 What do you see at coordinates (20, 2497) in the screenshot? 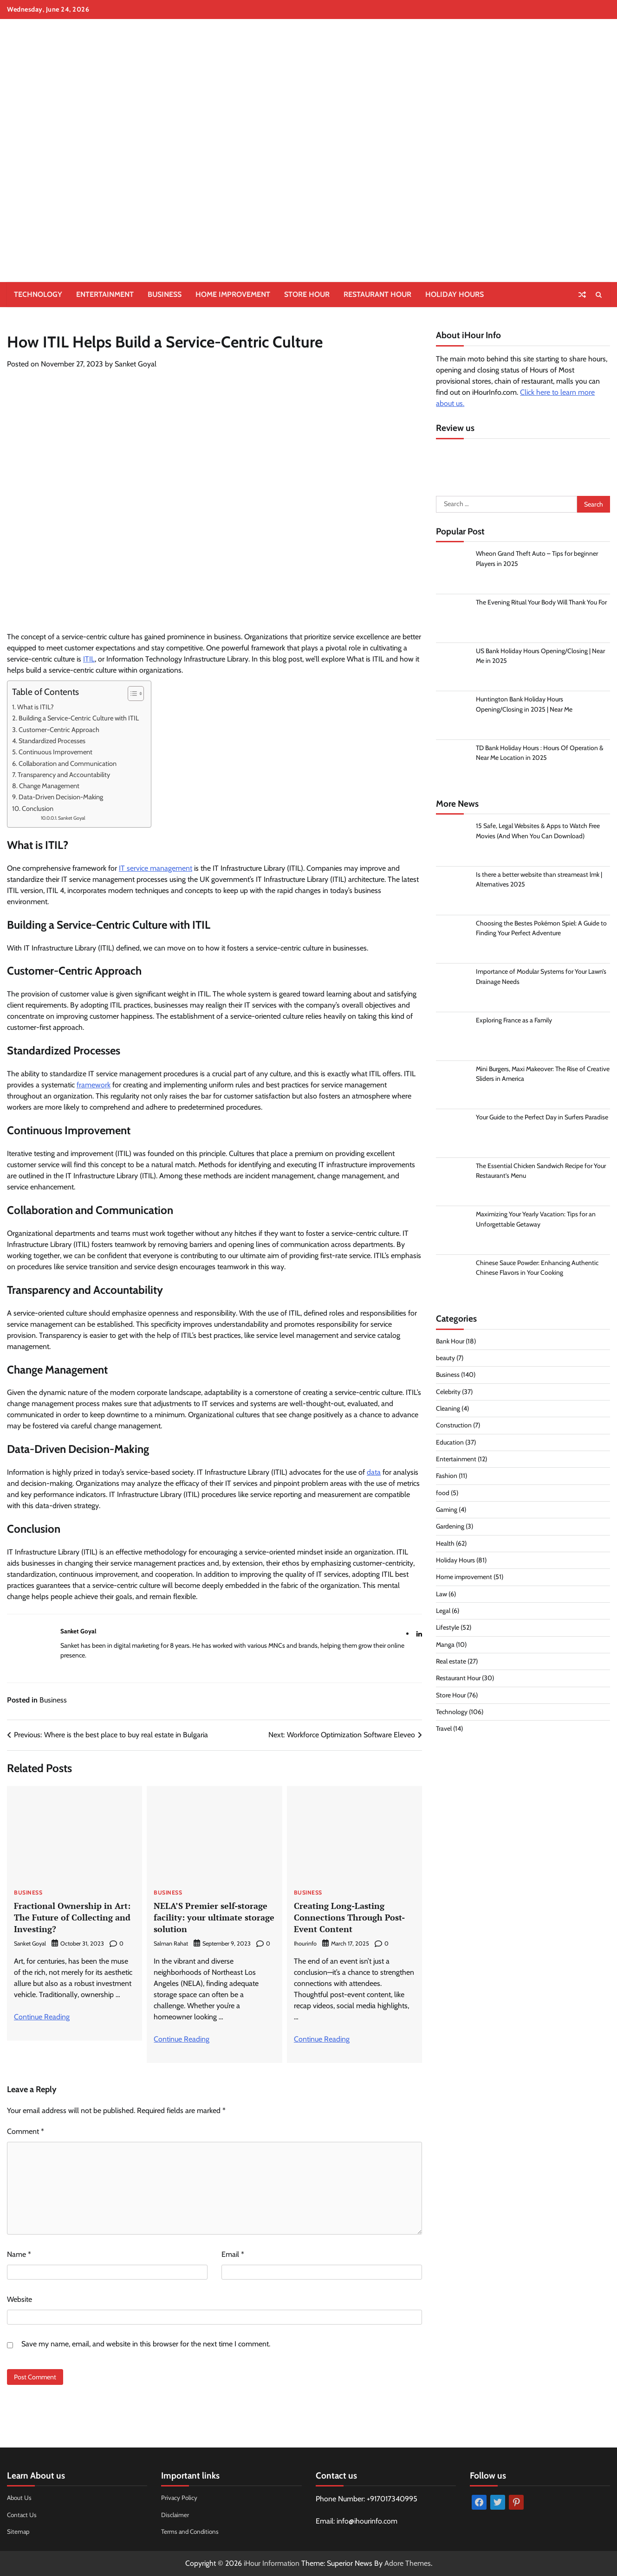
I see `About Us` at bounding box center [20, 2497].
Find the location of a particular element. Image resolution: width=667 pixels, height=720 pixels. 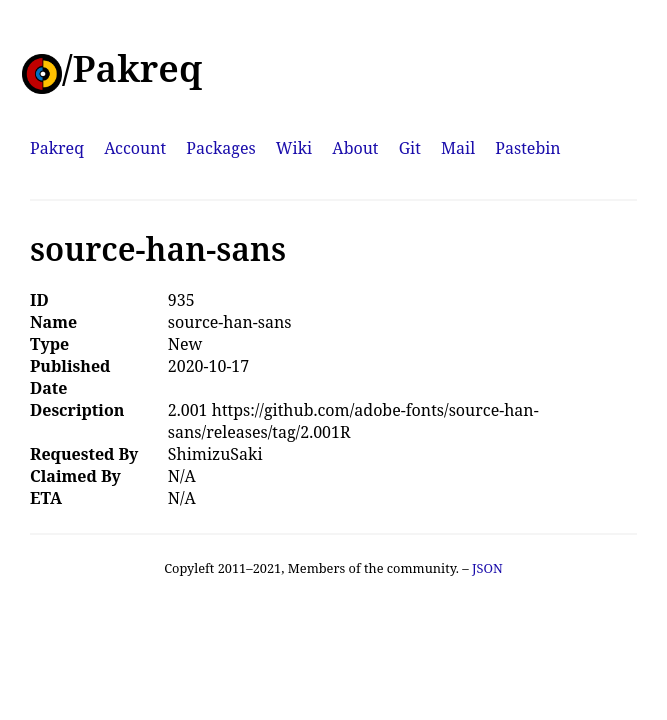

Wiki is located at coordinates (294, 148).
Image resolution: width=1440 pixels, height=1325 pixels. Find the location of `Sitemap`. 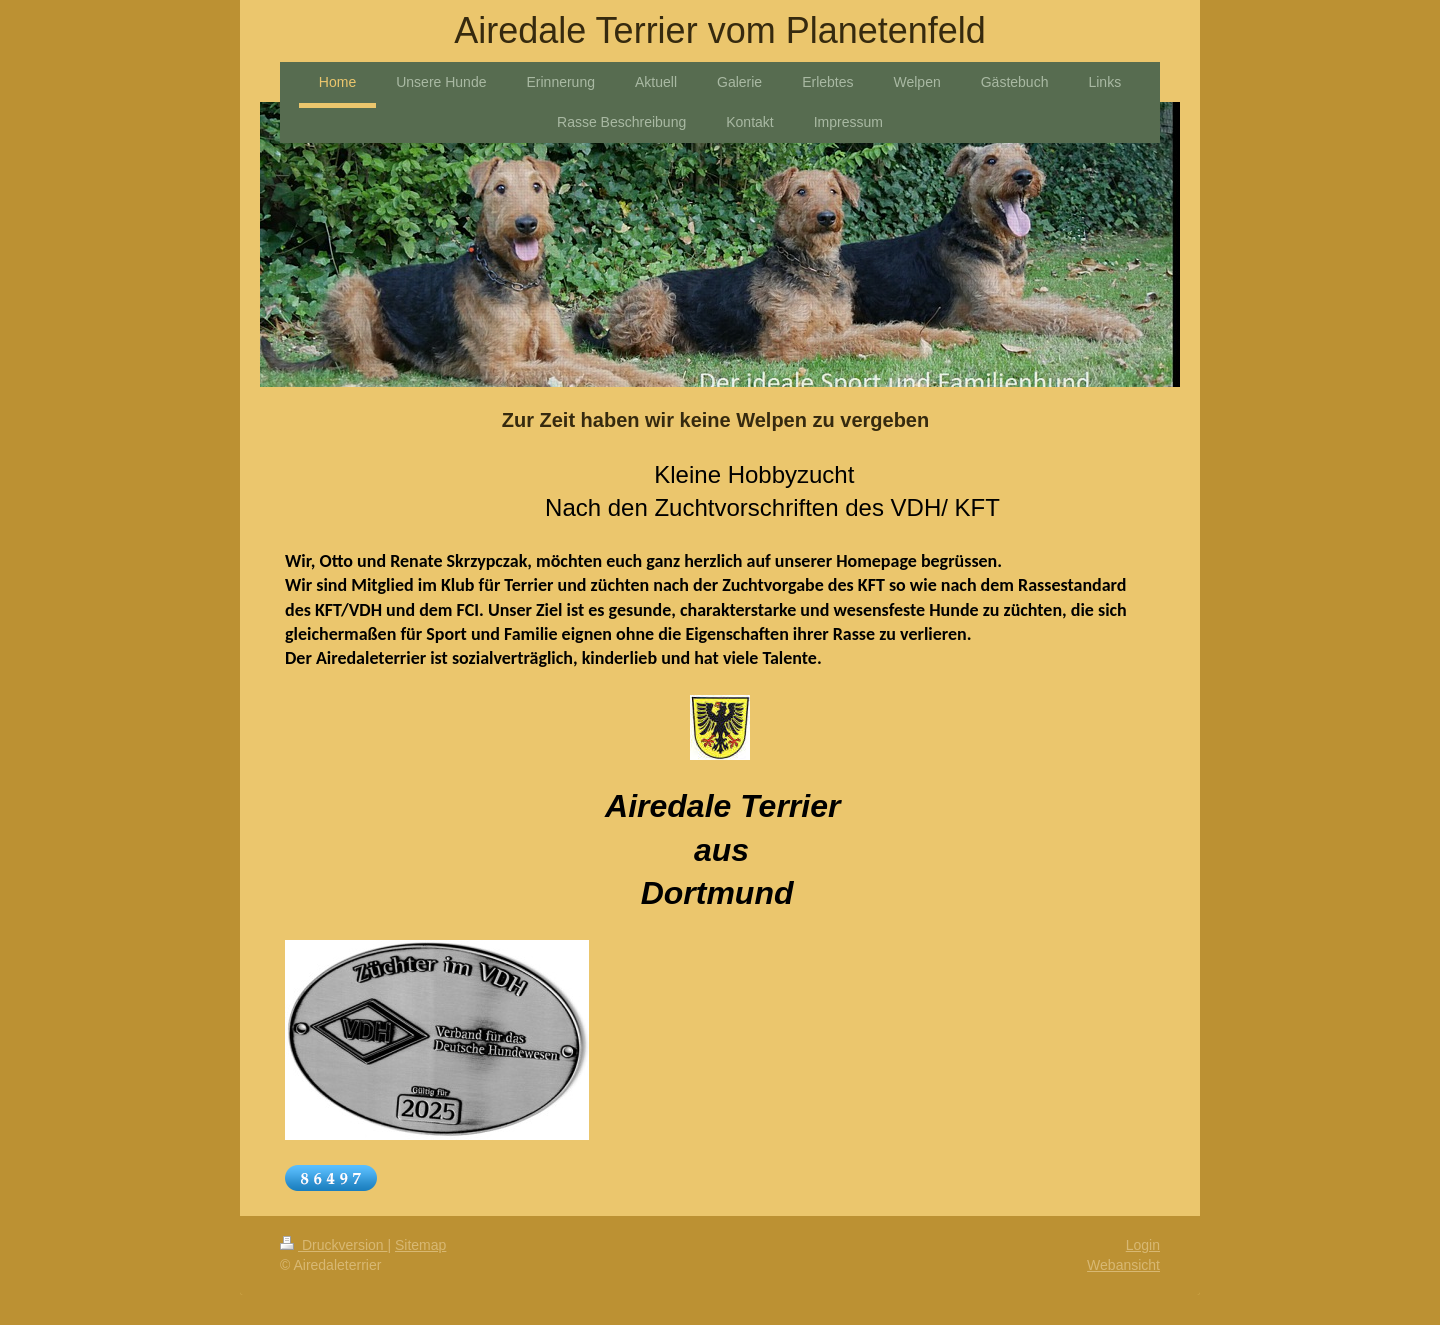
**********
◆ WHAT YOU WILL DO:
Please print the entire listing again exactly, minus its images.

◆ YOUR SOLUTION:
 What do you see at coordinates (20, 2497) in the screenshot? 
I see `About Us` at bounding box center [20, 2497].
Find the location of a particular element. Image resolution: width=667 pixels, height=720 pixels. 

Wiki is located at coordinates (294, 148).
Image resolution: width=1440 pixels, height=1325 pixels. Find the location of `Sitemap`. 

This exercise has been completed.